We’re not just living on a finite planet; we’re living on a melting one.

Sound sensationalist?

I wish. Today, a report presented at COP18 – Policy Implications of Warming Permafrost, for the curious – detailed the rapid and large-scale thawing of permafrost in the Arctic and what that means for the climate.

Permafrost, for the uninitiated, is a layer of soil that has remained at 0 degrees Celsius for a period of 2 years or more. Active permafrost thaws seasonally in the summers, only to freeze again in the colder months. Permafrost also stores carbon, often in the form of peat and methane.

And therein lies the problem. Greenhouse gas emissions have now warmed the global temperature to the point that methane gas has begun leaking from the permafrost. And according to the report, “while human emissions can be measured in hundreds of millions of tonnes, the Arctic’s stores are measured in tens of billions” – presenting a huge problem when it comes to the creation of a positive feedback loop in which climate change becomes an uncontrollable force.

The report goes on to detail that at current rates, permafrost thawing could account for more greenhouse gas emissions than those of the US and the European Union’s combined total emissions over the last year. With rates like this, the world is now on the fast track to 2 degrees and beyond.

It used to be that permafrost thaw was thought to happen so slowly that it would never really account for much. This report details that permafrost emissions may account for 39% of total emissions…and it’s starting to emit them right now.

To look at this differently; I have a friend who told me a story of living in Northern Canada. His family, as they had for generations, traditionally dug holes in the frozen ground to store fish over the winter and into the spring. A few years ago, this tradition began to come to an end, as they could no longer dig holes deep enough for the fish to remain preserved over the winter – when his family returned over the course of the winter months, they returned to find rotten fish in their storage spaces.

We should never depend on isolated, traditional communities to become the canary in the coal mine for the rest of our society, and yet that is precisely what we have been doing over the past years – as negotiators sit and make trite remarks about why climate change is not their responsibility and it’s up to someone else to save the day, Indigenous communities around the world have been shouldering the burden of their inaction.

Only now that white, settler societies have begun to experience the effects of climate change themselves are we seeing an emergence in tough words and calls to action – and even then, often only for a sound bite or media plug. It’s too little, too late and as this report indicates, things are happening much faster than predicted.

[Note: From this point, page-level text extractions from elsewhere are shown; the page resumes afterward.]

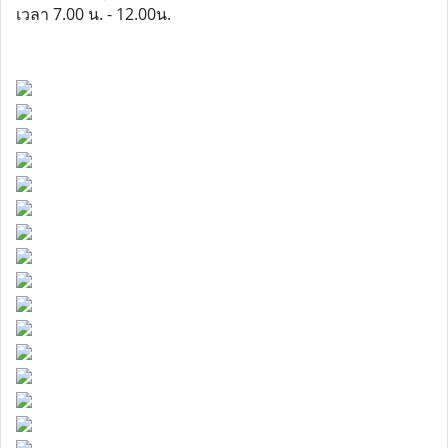
เวลา 7.00 น. - 12.00น.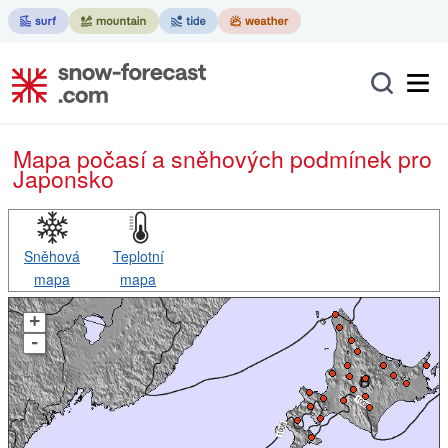
Mapa počasí a sněhových podmínek pro
Japonsko
Sněhová
Teplotní
mapa
mapa
+
-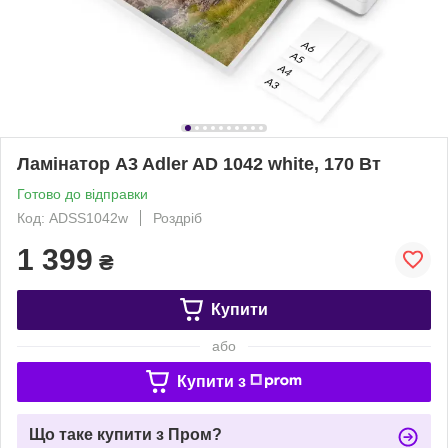
Ламінатор A3 Adler AD 1042 white, 170 Вт
Готово до відправки
Код: ADSS1042w
Роздріб
1 399
₴
Купити
або
Купити з
Що таке купити з Пром?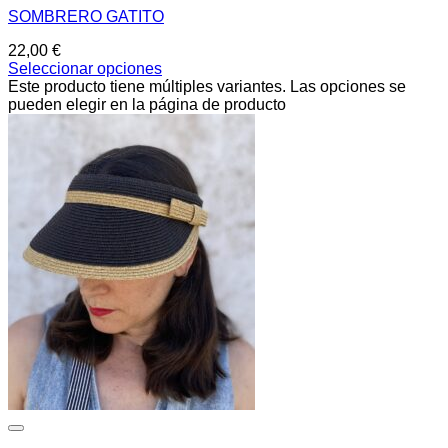
SOMBRERO GATITO
22,00
€
Seleccionar opciones
Este producto tiene múltiples variantes. Las opciones se
pueden elegir en la página de producto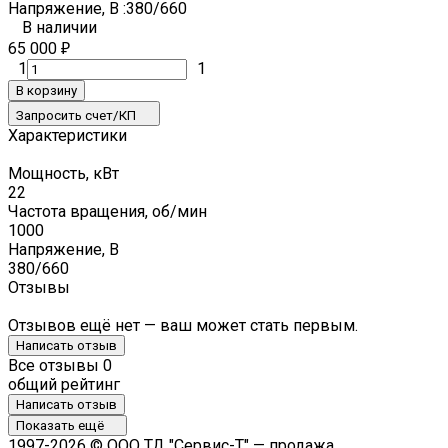
Напряжение, В :
380/660
В наличии
65 000
₽
1
1
В корзину
Запросить счет/КП
Характеристики
Мощность, кВт
22
Частота вращения, об/мин
1000
Напряжение, В
380/660
Отзывы
Отзывов ещё нет — ваш может стать первым.
Написать отзыв
Все отзывы
0
общий рейтинг
Написать отзыв
Показать ещё
1997-2026 © ООО ТД "Сервис-Т" — продажа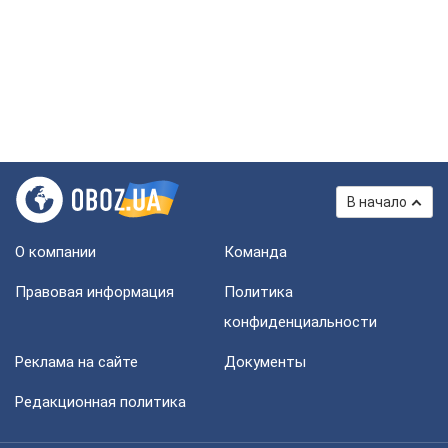
В начало
О компании
Команда
Правовая информация
Политика
конфиденциальности
Реклама на сайте
Документы
Редакционная политика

Now, as we begin seeing the effects of this permafrost melt coupled with international inaction to address even human produced emissions, we are being confronted with the consequences of a capitalist, colonialist society and we have no where to run and hide from those cold, hard, and thawing facts.

Comments
2 Responses to “We’re not just living on a finite planet; we’re living on a melting one.”
  1. GreenHearted says:

    I bet this still sounds like a “Yeah, so what?” to a lot of people. The “so what” is that we’re starting to see crop losses across the great grain belts of the developed North. The public hasn’t grasped yet that we’re heading toward global famine. We *need* the Arctic — the summer sea ice, the snow, the permafrost, the subsea methane hydrates — to stay frozen. Without a frozen Arctic, we lose the “refrigerator” that allows us to grow crops during our growing season. With global heating and climate disruption and chaos, we’re going to lose the stable climate that our agriculture depends on — and then we’ll lose the crops that we depend on as an agricultural species.

  2. Branch Out says:

    Its true, there are pretty intense shifts happening, so what can we do to stop it, or at least lesson it. It easy to learn, its harden to act on that knowledge, especially when those actions may be against what the masses are doing, or what is the easiest thing to do. So what are some things we CAN do?

    1) stand in solidarity with these “canary communities”
    2) build communities ourselves so that we learn from one another and share
    3) depended more on our neighbors and less on oil
    4) eat less meat, or at least less factory farmed animal products, our diet, whether we want to face it our not, has the biggest impact on the environment
    5) have fun and be kind to ourselves.

    Those are my five, what are yours?